Sword Art Online Episode 12: Yui’s Heart
“Yui-chan… you’re… in there, huh… My… Yui-chan…” Once again, her tears poured out endlessly. Within that blurred light, as if to answer Asuna, the center of the crystal twinkled with a single strong thump.
Kirito, Asuna and Yui are approached by the Army’s sub-leader, Yuriel, who asks for their assistance in rescuing their pacifistic leader Sinker, having been stranded in a high-level dungeon by Kibaou. After easily sweeping through the dungeon, Yuriel ignores Sinker’s warnings and triggers the Fatal Scythe, a Floor 90 boss monster that easily repels Kirito and Asuna’s attempts to fight it. Yui calmly walks out and easily deflects its attacks, revealing herself as an AI with the <Immortal Object> status and defeating the monster. She then tearfully recounts her story to Kirito and Asuna and is forcibly removed from the system, with Kirito’s last-ditch attempt to save her as an item, <Yui’s Heart> being successful.
Every single time, I get more and more certain that SAO is not your cliché bag of tricks, with each episode delivering week in week out. It seems to come as a whole collection – not just something leaning heavily into one genre, but testing the waters of many different themes ranging from action, romance and fanservice to drama or tragedy. Somehow it works just fine, and while admiring it you find yourself nodding sagely, feeling proud of yourself for deciding to watch the show for x number of weeks. Saying it’ll continue being awesome for the rest of the series may have been far-fetched back at Episode 1, but it’s much more realistic now isn’t it?

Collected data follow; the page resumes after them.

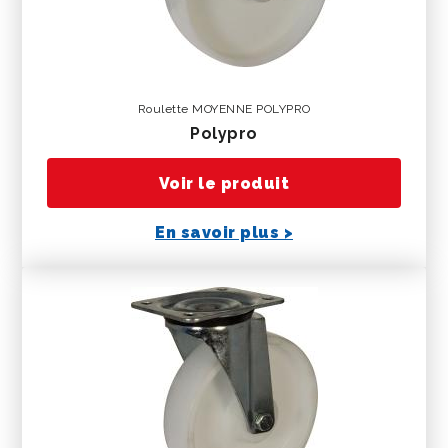
Roulette MOYENNE POLYPRO
polypro
Voir le produit
En savoir plus >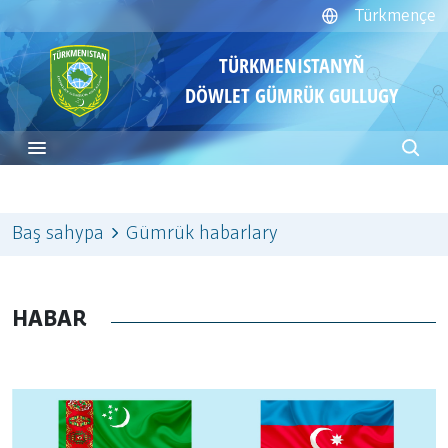
Türkmençe
TÜRKMENISTANYŇ
DÖWLET GÜMRÜK GULLUGY
Baş sahypa
Gümrük habarlary
HABAR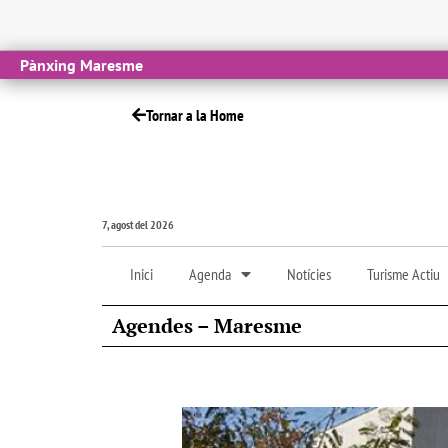
Pànxing Maresme
Tornar a la Home
7, agost del 2026
Inici
Agenda
Notícies
Turisme Actiu
Agendes – Maresme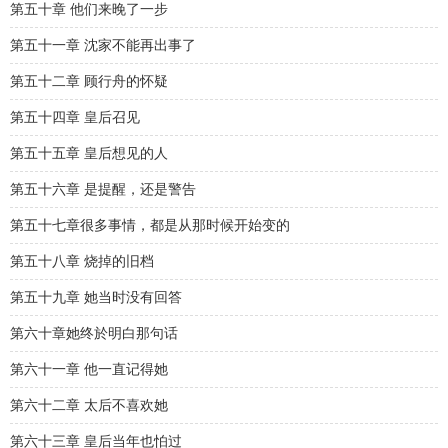
第五十章 他们来晚了一步
第五十一章 沈家不能再出事了
第五十二章 顾行舟的怀疑
第五十四章 皇后召见
第五十五章 皇后想见的人
第五十六章 是提醒，还是警告
第五十七章很多事情，都是从那时候开始变的
第五十八章 烧掉的旧档
第五十九章 她当时没有回答
第六十章她终於明白那句话
第六十一章 他一直记得她
第六十二章 太后不喜欢她
第六十三章 皇后当年也怕过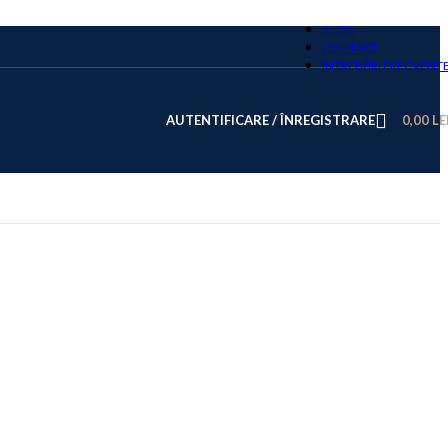
BLOG
CONTACT
ÎNTREBĂRI FRECVENT
AUTENTIFICARE / ÎNREGISTRARE
0,00
LE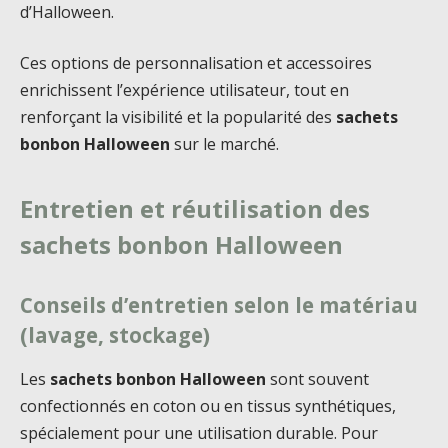
d’Halloween.
Ces options de personnalisation et accessoires
enrichissent l’expérience utilisateur, tout en
renforçant la visibilité et la popularité des
sachets
bonbon Halloween
sur le marché.
Entretien et réutilisation des
sachets bonbon Halloween
Conseils d’entretien selon le matériau
(lavage, stockage)
Les
sachets bonbon Halloween
sont souvent
confectionnés en coton ou en tissus synthétiques,
spécialement pour une utilisation durable. Pour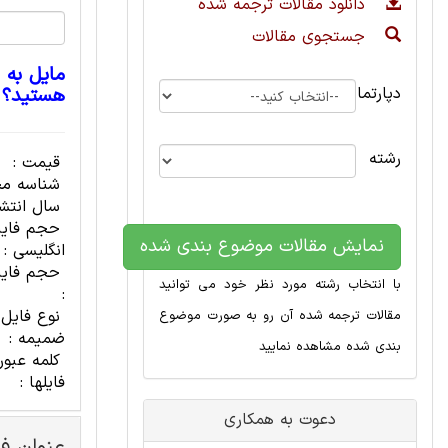
دانلود مقالات ترجمه شده
جستجوی مقالات
مایل به 
دپارتمان
هستید؟
رشته
قیمت :
شناسه مح
سال انتشا
حجم فای
نمایش مقالات موضوع بندی شده
انگلیسی :
حجم فایل
با انتخاب رشته مورد نظر خود می توانید
:
نوع فایل
مقالات ترجمه شده آن رو به صورت موضوع
ضمیمه :
بندی شده مشاهده نمایید
کلمه عبور
فایلها :
دعوت به همکاری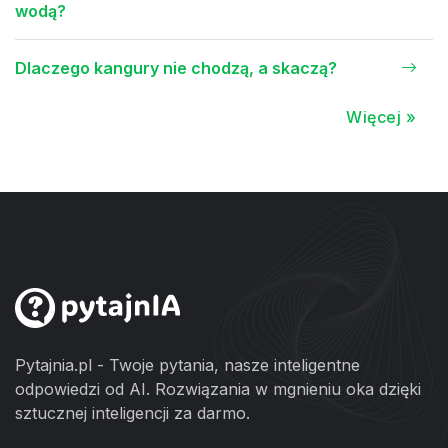
wodą?
Dlaczego kangury nie chodzą, a skaczą?
Więcej »
Pytajnia.pl - Twoje pytania, nasze inteligentne
odpowiedzi od AI. Rozwiązania w mgnieniu oka dzięki
sztucznej inteligencji za darmo.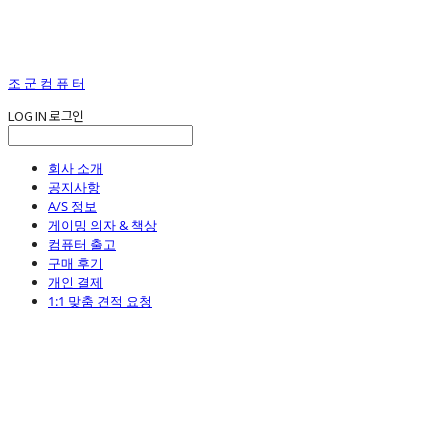
조 군 컴 퓨 터
LOG IN
로그인
회사 소개
공지사항
A/S 정보
게이밍 의자 & 책상
컴퓨터 출고
구매 후기
개인 결제
1:1 맞춤 견적 요청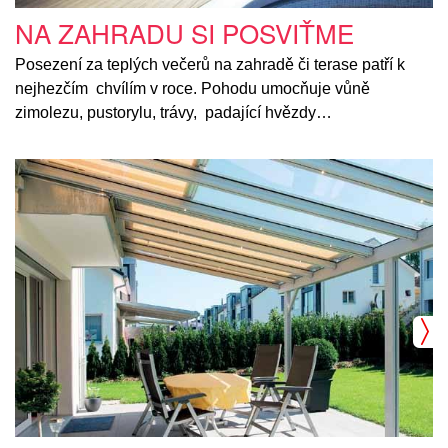
NA ZAHRADU SI POSVIŤME
Posezení za teplých večerů na zahradě či terase patří k
nejhezčím chvílím v roce. Pohodu umocňuje vůně
zimolezu, pustorylu, trávy, padající hvězdy…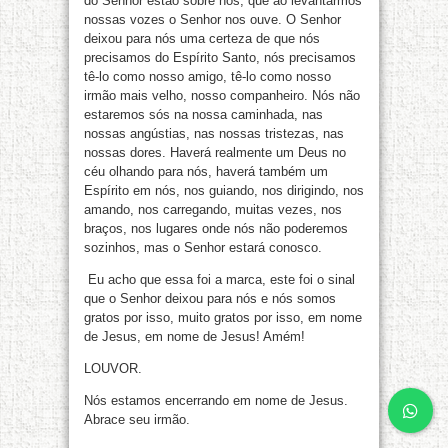
do Senhor estão sobre nós, que ao levantarmos
nossas vozes o Senhor nos ouve. O Senhor
deixou para nós uma certeza de que nós
precisamos do Espírito Santo, nós precisamos
tê-lo como nosso amigo, tê-lo como nosso
irmão mais velho, nosso companheiro. Nós não
estaremos sós na nossa caminhada, nas
nossas angústias, nas nossas tristezas, nas
nossas dores. Haverá realmente um Deus no
céu olhando para nós, haverá também um
Espírito em nós, nos guiando, nos dirigindo, nos
amando, nos carregando, muitas vezes, nos
braços, nos lugares onde nós não poderemos
sozinhos, mas o Senhor estará conosco.
Eu acho que essa foi a marca, este foi o sinal
que o Senhor deixou para nós e nós somos
gratos por isso, muito gratos por isso, em nome
de Jesus, em nome de Jesus! Amém!
LOUVOR.
Nós estamos encerrando em nome de Jesus.
Abrace seu irmão.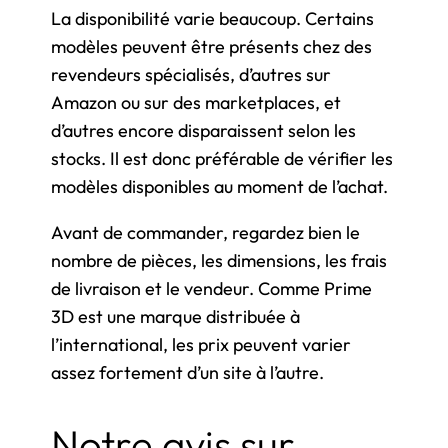
La disponibilité varie beaucoup. Certains
modèles peuvent être présents chez des
revendeurs spécialisés, d’autres sur
Amazon ou sur des marketplaces, et
d’autres encore disparaissent selon les
stocks. Il est donc préférable de vérifier les
modèles disponibles au moment de l’achat.
Avant de commander, regardez bien le
nombre de pièces, les dimensions, les frais
de livraison et le vendeur. Comme Prime
3D est une marque distribuée à
l’international, les prix peuvent varier
assez fortement d’un site à l’autre.
Notre avis sur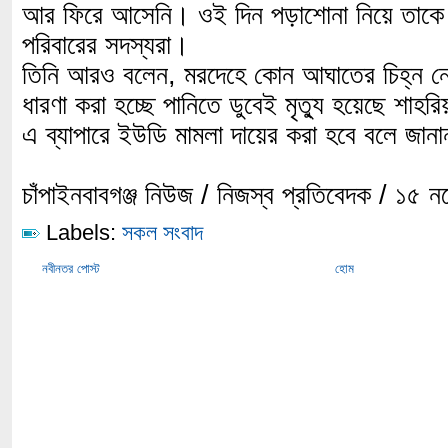
আর ফিরে আসেনি। ওই দিন পড়াশোনা নিয়ে তাকে
পরিবারের সদস্যরা।
তিনি আরও বলেন, মরদেহে কোন আঘাতের চিহ্ন ন
ধারণা করা হচ্ছে পানিতে ডুবেই মৃত্যু হয়েছে শাহর
এ ব্যাপারে ইউডি মামলা দায়ের করা হবে বলে জান
চাঁপাইনবাবগঞ্জ নিউজ / নিজস্ব প্রতিবেদক / ১৫ 
Labels:
সকল সংবাদ
নবীনতর পোস্ট
হোম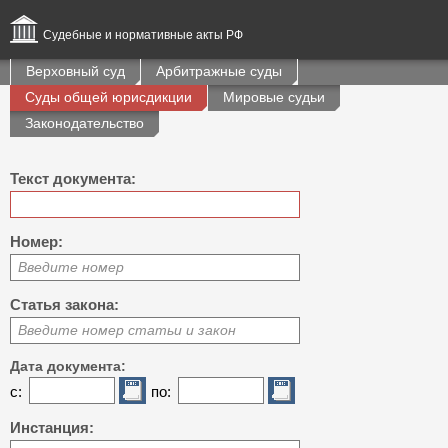
Судебные и нормативные акты РФ
Верховный суд
Арбитражные суды
Суды общей юрисдикции
Мировые судьи
Законодательство
Текст документа:
Номер:
Введите номер
Статья закона:
Введите номер статьи и закон
Дата документа:
с:
по:
Инстанция: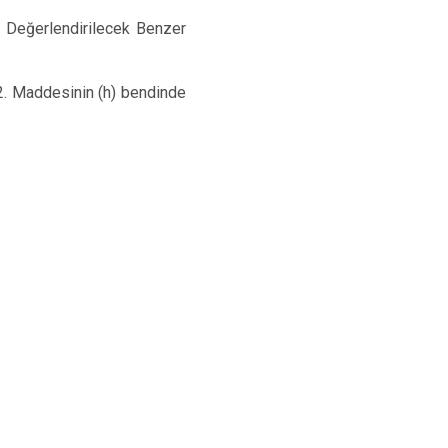
e Değerlendirilecek Benzer
62. Maddesinin (h) bendinde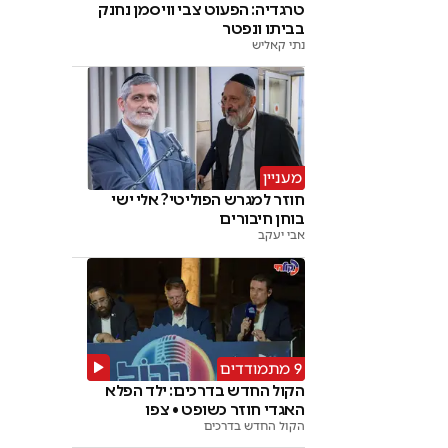
טרגדיה: הפעוט צבי וויסמן נחנק
בביתו ונפטר
נתי קאליש
מעניין
חוזר למגרש הפוליטי? אלי ישי
בוחן חיבורים
אבי יעקב
9 מתמודדים
הקול החדש בדרכים: ילד הפלא
האגדי חוזר כשופט • צפו
הקול החדש בדרכים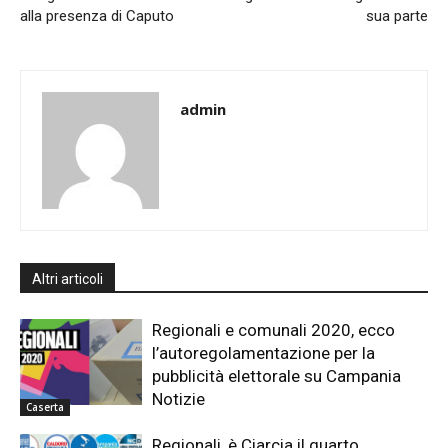
alla presenza di Caputo
sua parte
admin
Altri articoli
Regionali e comunali 2020, ecco
l’autoregolamentazione per la
pubblicità elettorale su Campania
Notizie
Caserta
Regionali, è Ciarcia il quarto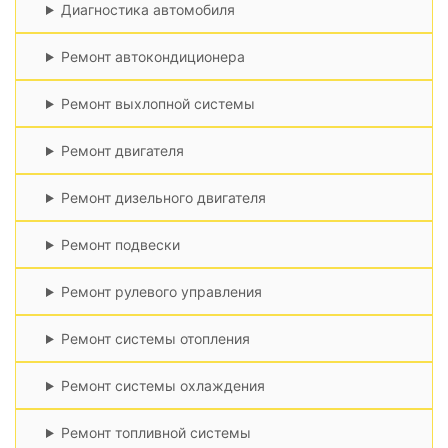
Диагностика автомобиля
Ремонт автокондиционера
Ремонт выхлопной системы
Ремонт двигателя
Ремонт дизельного двигателя
Ремонт подвески
Ремонт рулевого управления
Ремонт системы отопления
Ремонт системы охлаждения
Ремонт топливной системы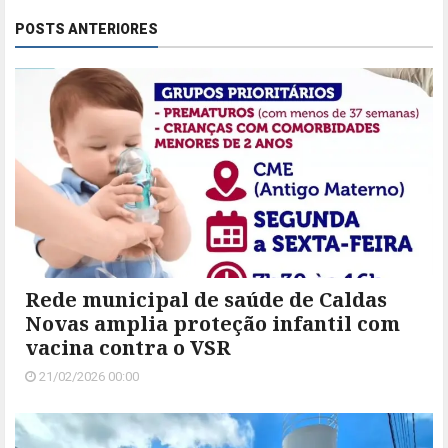
POSTS ANTERIORES
Rede municipal de saúde de Caldas
Novas amplia proteção infantil com
vacina contra o VSR
21/02/2026 00:00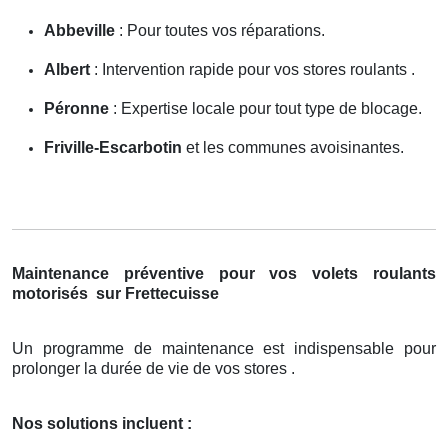
Abbeville
: Pour toutes vos réparations.
Albert
: Intervention rapide pour vos stores roulants .
Péronne
: Expertise locale pour tout type de blocage.
Friville-Escarbotin
et les communes avoisinantes.
Maintenance préventive pour vos volets roulants
motorisés
sur Frettecuisse
Un programme de maintenance est indispensable pour
prolonger la durée de vie de vos stores .
Nos solutions incluent :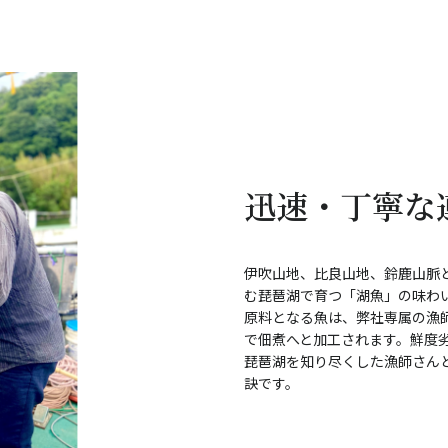
迅速・丁寧な
伊吹山地、比良山地、鈴鹿山脈
む琵琶湖で育つ「湖魚」の味わ
原料となる魚は、弊社専属の漁
で佃煮へと加工されます。鮮度
琵琶湖を知り尽くした漁師さん
訣です。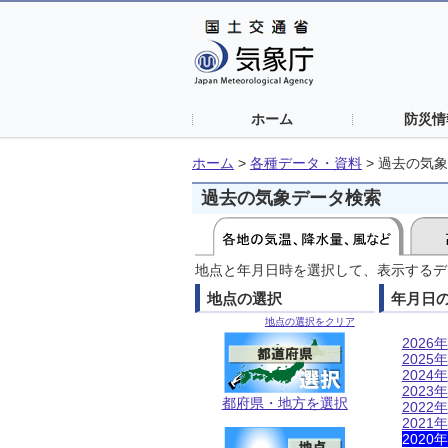
ホーム
防災情
ホーム
>
各種データ・資料
>
過去の気象
過去の気象データ検索
地点と年月日時を選択して、表示するデ
地点の選択
年月日
地点の選択をクリア
2026年
2025年
2024年
2023年
都府県・地方を選択
2022年
2021年
2020年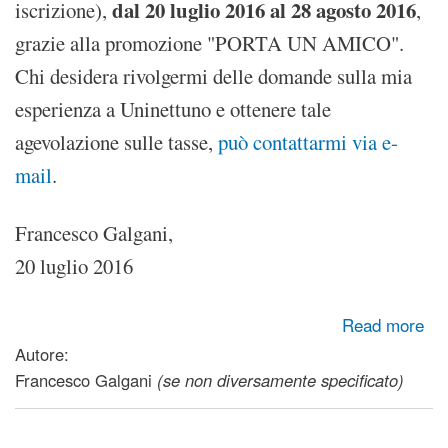
dal 20 luglio 2016 al 28 agosto 2016
iscrizione),
,
grazie alla promozione "PORTA UN AMICO".
Chi desidera rivolgermi delle domande sulla mia
esperienza a Uninettuno e ottenere tale
agevolazione sulle tasse,
può contattarmi via e-
mail
.
Francesco Galgani,
20 luglio 2016
about Laurea online università telematica: tasse scontate a
Read more
Uninettuno
Autore:
Francesco Galgani
(se non diversamente specificato)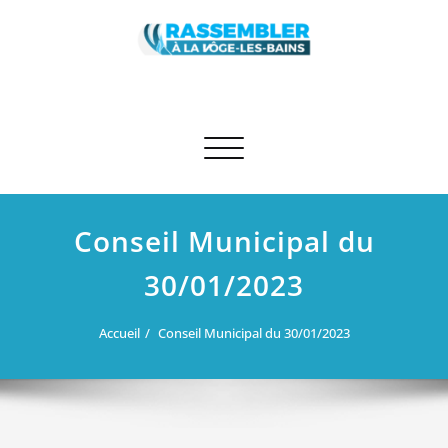
Skip
to
content
Rassembler à La Vôge-les-Bains
Site des élus RN et apparentés de La Vôge-les-Bains
Afficher/masquer la navigation
Conseil Municipal du
30/01/2023
Accueil
Conseil Municipal du 30/01/2023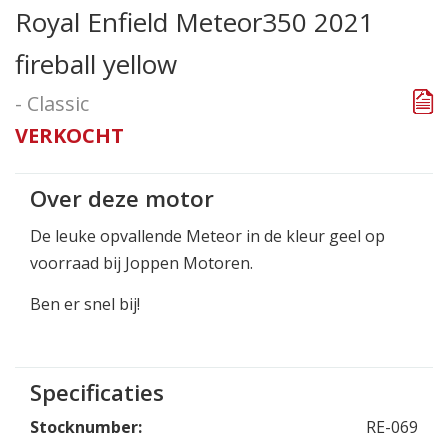
Royal Enfield Meteor350 2021
fireball yellow
- Classic
VERKOCHT
Over deze motor
De leuke opvallende Meteor in de kleur geel op
voorraad bij Joppen Motoren.
Ben er snel bij!
Specificaties
Stocknumber:
RE-069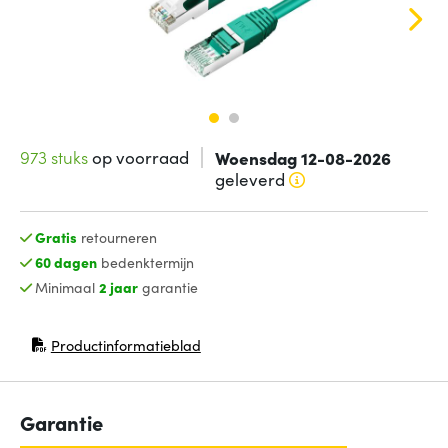
973 stuks
op voorraad
Woensdag 12-08-2026
geleverd
Gratis
retourneren
60 dagen
bedenktermijn
Minimaal
2 jaar
garantie
Productinformatieblad
(opent in nieuw venster)
Garantie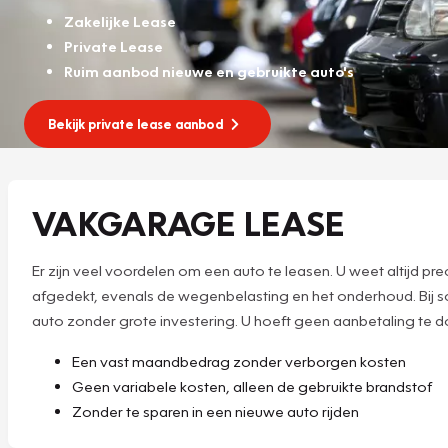
Zakelijke Lease
Private Lease
Ruim aanbod nieuwe en gebruikte auto's
Bekijk private lease aanbod
VAKGARAGE LEASE
Er zijn veel voordelen om een auto te leasen. U weet altijd p
afgedekt, evenals de wegenbelasting en het onderhoud. Bij scha
auto zonder grote investering. U hoeft geen aanbetaling te do
Een vast maandbedrag zonder verborgen kosten
Geen variabele kosten, alleen de gebruikte brandstof
Zonder te sparen in een nieuwe auto rijden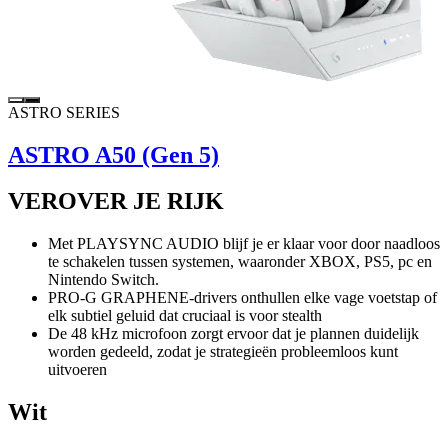
ASTRO SERIES
ASTRO A50 (Gen 5)
VEROVER JE RIJK
Met PLAYSYNC AUDIO blijf je er klaar voor door naadloos
te schakelen tussen systemen, waaronder XBOX, PS5, pc en
Nintendo Switch.
PRO-G GRAPHENE-drivers onthullen elke vage voetstap of
elk subtiel geluid dat cruciaal is voor stealth
De 48 kHz microfoon zorgt ervoor dat je plannen duidelijk
worden gedeeld, zodat je strategieën probleemloos kunt
uitvoeren
Wit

Enough of that. More importantly – you cried, right? I did, and I bet you did too, or your heart needs some proper thawing out to respond properly to the tragedy of such a sweet little girl. The theme of family was really well done here, and goes one step further from last week. That final moment was really heartfelt, and I could almost literally feel the raw, pure love Kirito and Asuna felt for Yui and how strong their emotions were ;_; What amplifies it even more is the virtual reality aspect of it – the entire world of SAO is not real, yet Kirito and Asuna’s love for their daughter most certainly was; and they love her with a passion, symbolized by her conversion into a game item as <Yui’s Heart>. Asuna saying she wouldn’t be able to smile if Yui left made me instantly tear up inside, and the tragedy of the whole situation made me tense up throughout the entire latter half of the ep. How we react to tragedy or drama is based on our emotional connection and attachment to the characters, as if we don’t like them we really couldn’t care less if they died. Personally, I think that family is amazing, and having followed the show for so long, knowing what would happen beforehand didn’t help much in preparation.
Of course, Yui is an AI – an artificial intelligence, which could very possibly exist in their time, given that virtual realities have been made. Adding to the tragic theme is Yui’s purpose; to monitor the players and their thought patterns, yet just sit there and do nothing as instructed. She claims herself to be a fake, having no real emotions – but I don’t believe that in the slightest. Her feelings at watching the terror and insanity faced by the other SAO players had to be real, and so did her wish to look for the happiness she found in Kirito and Asuna. Yui has developed true intelligence, and she has real feelings – I’m so glad she finally embraced them and accepted her Papa and Mama once more. All those kawaii moments can’t possibly have been fake at all; I was actually concentrating on watching Yui drink milk rather than listen to Yuriel’s explanation xD The Cardinal System, which controls Yui is interesting to say the least. It’s sure bold of Kayaba to decide to leave the entire operation of SAO to a single giant entity given the fact that thousands of players’ lives are at stake, with programs having the ability to malfunction. It explains why there’s no need for GMs at least, however in any other MMO there’d be issues humans can solve that computers can’t, making it quite dangerous to let everything run by itself.
The whole origin of the situation (and indirectly, Yui’s semi-death) was because of an internal conflict within the Army, leading to the stranding of its morally decent leader, Sinker. Our friend Kibaou is apparently still alive, and still represents the average jealous gamer who is going to go far to get what he wants. This time it’s the leadership of the Army given how big its gotten, but I wouldn’t have thought he’d be the kind of guy to strand his guild leader alone in a high-level dungeon so that he could rise up the ranks. He certainly wouldn’t have been able to beat the Fatal Scythe, whose battle lasted for a much shorter time than I had thought it would. It’s nice to see Kirito clearly outmatched for a second battle in recent times, and not have him pull out another secret technique that he could use to get out of his pinch. Instead, let’s allow Yui to take the glory this time, shall we?